- **ACTIVITY**
Each record should be written out exactly as given.

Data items
□ □ □ □
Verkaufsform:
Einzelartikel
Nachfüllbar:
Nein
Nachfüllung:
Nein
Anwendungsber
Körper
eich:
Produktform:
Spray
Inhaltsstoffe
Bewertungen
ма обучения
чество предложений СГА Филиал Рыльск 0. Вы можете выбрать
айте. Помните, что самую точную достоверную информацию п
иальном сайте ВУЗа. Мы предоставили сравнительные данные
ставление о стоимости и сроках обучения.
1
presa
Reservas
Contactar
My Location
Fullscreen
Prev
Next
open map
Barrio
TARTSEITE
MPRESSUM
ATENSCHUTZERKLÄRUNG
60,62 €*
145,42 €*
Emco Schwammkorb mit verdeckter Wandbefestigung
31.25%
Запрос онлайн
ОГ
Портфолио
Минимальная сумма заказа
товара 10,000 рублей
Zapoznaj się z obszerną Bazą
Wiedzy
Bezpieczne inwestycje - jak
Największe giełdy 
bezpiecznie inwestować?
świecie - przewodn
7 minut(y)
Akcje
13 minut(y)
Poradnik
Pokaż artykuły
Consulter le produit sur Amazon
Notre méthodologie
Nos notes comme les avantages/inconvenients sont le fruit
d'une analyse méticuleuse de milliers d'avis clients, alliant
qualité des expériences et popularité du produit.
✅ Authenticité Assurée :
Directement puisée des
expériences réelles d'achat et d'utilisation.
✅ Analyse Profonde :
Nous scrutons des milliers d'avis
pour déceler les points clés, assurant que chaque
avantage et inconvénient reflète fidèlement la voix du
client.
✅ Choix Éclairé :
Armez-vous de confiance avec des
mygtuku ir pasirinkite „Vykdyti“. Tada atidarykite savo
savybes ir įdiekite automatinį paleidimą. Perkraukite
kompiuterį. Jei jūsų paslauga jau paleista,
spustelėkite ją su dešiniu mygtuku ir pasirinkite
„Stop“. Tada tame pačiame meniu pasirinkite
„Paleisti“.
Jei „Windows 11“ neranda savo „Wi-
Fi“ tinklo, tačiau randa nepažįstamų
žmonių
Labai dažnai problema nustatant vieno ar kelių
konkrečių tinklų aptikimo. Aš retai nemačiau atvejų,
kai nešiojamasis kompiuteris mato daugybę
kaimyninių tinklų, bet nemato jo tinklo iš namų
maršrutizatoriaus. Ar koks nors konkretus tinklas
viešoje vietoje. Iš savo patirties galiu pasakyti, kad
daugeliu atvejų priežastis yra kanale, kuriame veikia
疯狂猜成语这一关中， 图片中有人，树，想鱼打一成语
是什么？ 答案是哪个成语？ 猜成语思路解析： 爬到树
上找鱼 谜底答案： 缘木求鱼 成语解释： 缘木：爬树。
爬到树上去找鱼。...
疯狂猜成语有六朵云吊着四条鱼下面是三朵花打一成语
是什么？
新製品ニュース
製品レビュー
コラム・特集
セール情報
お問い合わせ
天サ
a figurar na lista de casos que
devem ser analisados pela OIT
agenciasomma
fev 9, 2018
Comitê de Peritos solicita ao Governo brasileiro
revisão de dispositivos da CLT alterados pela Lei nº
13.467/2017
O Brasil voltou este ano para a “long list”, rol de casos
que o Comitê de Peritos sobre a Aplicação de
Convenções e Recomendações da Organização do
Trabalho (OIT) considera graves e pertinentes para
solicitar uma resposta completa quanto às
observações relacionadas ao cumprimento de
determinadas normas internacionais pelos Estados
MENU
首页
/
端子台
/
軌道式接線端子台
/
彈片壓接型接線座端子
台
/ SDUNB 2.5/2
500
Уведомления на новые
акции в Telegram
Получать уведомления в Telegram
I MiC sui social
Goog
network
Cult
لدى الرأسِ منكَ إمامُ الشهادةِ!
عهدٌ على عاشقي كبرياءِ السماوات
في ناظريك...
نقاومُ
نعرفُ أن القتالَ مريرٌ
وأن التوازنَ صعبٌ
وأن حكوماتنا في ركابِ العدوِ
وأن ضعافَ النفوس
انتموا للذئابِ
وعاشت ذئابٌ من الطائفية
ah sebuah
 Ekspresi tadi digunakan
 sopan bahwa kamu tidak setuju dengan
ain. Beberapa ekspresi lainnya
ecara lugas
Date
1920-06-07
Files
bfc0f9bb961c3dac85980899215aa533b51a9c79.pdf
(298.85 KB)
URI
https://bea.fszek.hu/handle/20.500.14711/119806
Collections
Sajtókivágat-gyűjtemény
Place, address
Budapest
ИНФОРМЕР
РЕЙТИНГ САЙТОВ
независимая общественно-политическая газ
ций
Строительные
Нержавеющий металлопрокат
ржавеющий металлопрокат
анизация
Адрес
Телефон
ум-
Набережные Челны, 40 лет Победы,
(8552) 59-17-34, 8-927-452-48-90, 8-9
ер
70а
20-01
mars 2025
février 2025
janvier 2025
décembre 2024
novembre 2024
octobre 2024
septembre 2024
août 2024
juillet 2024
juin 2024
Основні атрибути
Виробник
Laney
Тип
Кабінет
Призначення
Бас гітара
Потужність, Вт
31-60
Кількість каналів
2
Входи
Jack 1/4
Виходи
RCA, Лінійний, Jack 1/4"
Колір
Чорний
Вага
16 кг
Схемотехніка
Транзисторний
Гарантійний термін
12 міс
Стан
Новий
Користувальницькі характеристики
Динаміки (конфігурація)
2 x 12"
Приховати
□ □ □ □
- **ANSWER FOR THE TASK**
Verkaufsform:
Einzelartikel
Nachfüllbar:
Nein
Nachfüllung:
Nein
Anwendungsber
Körper
eich:
Produktform:
Spray
Inhaltsstoffe
Bewertungen
ма обучения
чество предложений СГА Филиал Рыльск 0. Вы можете выбрать
айте. Помните, что самую точную достоверную информацию п
иальном сайте ВУЗа. Мы предоставили сравнительные данные
ставление о стоимости и сроках обучения.
1
presa
Reservas
Contactar
My Location
Fullscreen
Prev
Next
open map
Barrio
TARTSEITE
MPRESSUM
ATENSCHUTZERKLÄRUNG
60,62 €*
145,42 €*
Emco Schwammkorb mit verdeckter Wandbefestigung
31.25%
Запрос онлайн
ОГ
Портфолио
Минимальная сумма заказа
товара 10,000 рублей
Zapoznaj się z obszerną Bazą
Wiedzy
Bezpieczne inwestycje - jak
Największe giełdy 
bezpiecznie inwestować?
świecie - przewodn
7 minut(y)
Akcje
13 minut(y)
Poradnik
Pokaż artykuły
Consulter le produit sur Amazon
Notre méthodologie
Nos notes comme les avantages/inconvenients sont le fruit
d'une analyse méticuleuse de milliers d'avis clients, alliant
qualité des expériences et popularité du produit.
✅ Authenticité Assurée :
Directement puisée des
expériences réelles d'achat et d'utilisation.
✅ Analyse Profonde :
Nous scrutons des milliers d'avis
pour déceler les points clés, assurant que chaque
avantage et inconvénient reflète fidèlement la voix du
client.
✅ Choix Éclairé :
Armez-vous de confiance avec des
mygtuku ir pasirinkite „Vykdyti“. Tada atidarykite savo
savybes ir įdiekite automatinį paleidimą. Perkraukite
kompiuterį. Jei jūsų paslauga jau paleista,
spustelėkite ją su dešiniu mygtuku ir pasirinkite
„Stop“. Tada tame pačiame meniu pasirinkite
„Paleisti“.
Jei „Windows 11“ neranda savo „Wi-
Fi“ tinklo, tačiau randa nepažįstamų
žmonių
Labai dažnai problema nustatant vieno ar kelių
konkrečių tinklų aptikimo. Aš retai nemačiau atvejų,
kai nešiojamasis kompiuteris mato daugybę
kaimyninių tinklų, bet nemato jo tinklo iš namų
maršrutizatoriaus. Ar koks nors konkretus tinklas
viešoje vietoje. Iš savo patirties galiu pasakyti, kad
daugeliu atvejų priežastis yra kanale, kuriame veikia
疯狂猜成语这一关中， 图片中有人，树，想鱼打一成语
是什么？ 答案是哪个成语？ 猜成语思路解析： 爬到树
上找鱼 谜底答案： 缘木求鱼 成语解释： 缘木：爬树。
爬到树上去找鱼。...
疯狂猜成语有六朵云吊着四条鱼下面是三朵花打一成语
是什么？
新製品ニュース
製品レビュー
コラム・特集
セール情報
お問い合わせ
天サ
a figurar na lista de casos que
devem ser analisados pela OIT
agenciasomma
fev 9, 2018
Comitê de Peritos solicita ao Governo brasileiro
revisão de dispositivos da CLT alterados pela Lei nº
13.467/2017
O Brasil voltou este ano para a “long list”, rol de casos
que o Comitê de Peritos sobre a Aplicação de
Convenções e Recomendações da Organização do
Trabalho (OIT) considera graves e pertinentes para
solicitar uma resposta completa quanto às
observações relacionadas ao cumprimento de
determinadas normas internacionais pelos Estados
MENU
首页
/
端子台
/
軌道式接線端子台
/
彈片壓接型接線座端子
台
/ SDUNB 2.5/2
500
Уведомления на новые
акции в Telegram
Получать уведомления в Telegram
I MiC sui social
Goog
network
Cult
لدى الرأسِ منكَ إمامُ الشهادةِ!
عهدٌ على عاشقي كبرياءِ السماوات
في ناظريك...
نقاومُ
نعرفُ أن القتالَ مريرٌ
وأن التوازنَ صعبٌ
وأن حكوماتنا في ركابِ العدوِ
وأن ضعافَ النفوس
انتموا للذئابِ
وعاشت ذئابٌ من الطائفية
ah sebuah
 Ekspresi tadi digunakan
 sopan bahwa kamu tidak setuju dengan
ain. Beberapa ekspresi lainnya
ecara lugas
Date
1920-06-07
Files
bfc0f9bb961c3dac85980899215aa533b51a9c79.pdf
(298.85 KB)
URI
https://bea.fszek.hu/handle/20.500.14711/119806
Collections
Sajtókivágat-gyűjtemény
Place, address
Budapest
ИНФОРМЕР
РЕЙТИНГ САЙТОВ
независимая общественно-политическая газ
ций
Строительные
Нержавеющий металлопрокат
ржавеющий металлопрокат
анизация
Адрес
Телефон
ум-
Набережные Челны, 40 лет Победы,
(8552) 59-17-34, 8-927-452-48-90, 8-9
ер
70а
20-01
mars 2025
février 2025
janvier 2025
décembre 2024
novembre 2024
octobre 2024
septembre 2024
août 2024
juillet 2024
juin 2024
Основні атрибути
Виробник
Laney
Тип
Кабінет
Призначення
Бас гітара
Потужність, Вт
31-60
Кількість каналів
2
Входи
Jack 1/4
Виходи
RCA, Лінійний, Jack 1/4"
Колір
Чорний
Вага
16 кг
Схемотехніка
Транзисторний
Гарантійний термін
12 міс
Стан
Новий
Користувальницькі характеристики
Динаміки (конфігурація)
2 x 12"
Приховати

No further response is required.